(Items from a dataset)

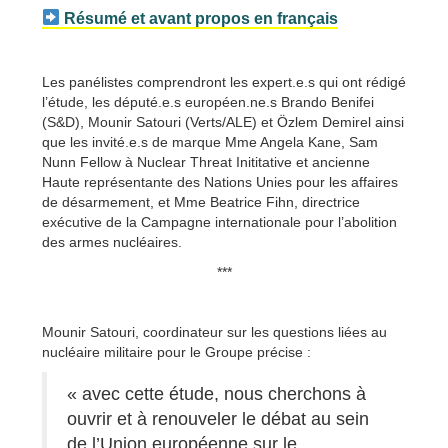
Résumé et avant propos en français
Les panélistes comprendront les expert.e.s qui ont rédigé
l’étude, les député.e.s européen.ne.s Brando Benifei
(S&D), Mounir Satouri (Verts/ALE) et Özlem Demirel ainsi
que les invité.e.s de marque Mme Angela Kane, Sam
Nunn Fellow à Nuclear Threat Inititative et ancienne
Haute représentante des Nations Unies pour les affaires
de désarmement, et Mme Beatrice Fihn, directrice
exécutive de la Campagne internationale pour l’abolition
des armes nucléaires.
***
Mounir Satouri, coordinateur sur les questions liées au
nucléaire militaire pour le Groupe précise :
« avec cette étude, nous cherchons à
ouvrir et à renouveler le débat au sein
de l’Union européenne sur le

* [Brief] One number answers this exercise: the count of lines above in which the word "étude" appears.

* [Written reply] 2